Jesus, crucified for the wicked is the best proof that God loves us (Rom 5, 8). It is enough for us to gaze on him to believe and live forever.
It seems odd to me that the serpent that brings death is the sign of healing (Num 21, 4-9). But Jesus goes along with the that sign (medicine, too, takes poison, pharmakon, as cure). For he says that the serpent on the pole points to him as the Crucified One.
Yes, the teaching is that Jesus Crucified gives eternal life to those who gaze on him and believe in him. So, like the serpent, the one crucified is a sign of death and life. In other words, death is life and life, death.
And it is harder to believe such a statement than to believe what the first reading says. Namely, that loathsome deeds do not cry out for ruin but reinstatement.
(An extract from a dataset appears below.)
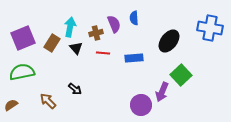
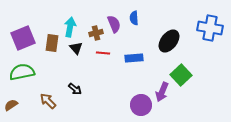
brown rectangle: rotated 24 degrees counterclockwise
For God is rich in mercy; he saves us by his grace.
But paradoxes are part of Jesus’ teachings and life. They defy logic, yet they should not only puzzle us, but above all, should challenge us.
That is to say, they call us to be one with the poor who are rich, though. For theirs is God’s kingdom where order means to put things upside-down. There, the wretched in the eyes of the world are blessed.
The poor, yes, are more likely than most to see their utter need for God. That is why they take shelter in the Lord rather than trust princes (Ps 118, 9).
Hail to the cross of the Crucified, our only hope.
To be poor in a basic and radical way is to be, do and live as Jesus. And first of all, he is both man and God in a paradoxical way.
As man, Jesus is flesh that dies, is poor and weak. But as God, he is spirit that lives forever, is rich and mighty. He is poor, yet he makes us rich (2 Cor 8, 9). He knows no sin, but God makes him to be sin that we may be just (2 Cor 5, 21). Besides, he becomes a curse to win us blessing (Gal 3, 13-14).
In the light, then, of the paradoxes, there is great hope for us. For in Christ, our mortal flesh becomes immortal; flesh from the earth puts on the glory of heaven.
There is catch, of course: we have to be crucified first like the one who serves and gives his body up and sheds his blood for us (1 Jn 3, 16; 4, 11).
Lord Jesus Crucified, grant that we find our glory and humanness as we follow to serve the poor (SV.EN III:384). As we live like you to die like you, as we hide in you and be full of you (SV.EN I:276). Thus, your love that spills over cannot but show in us.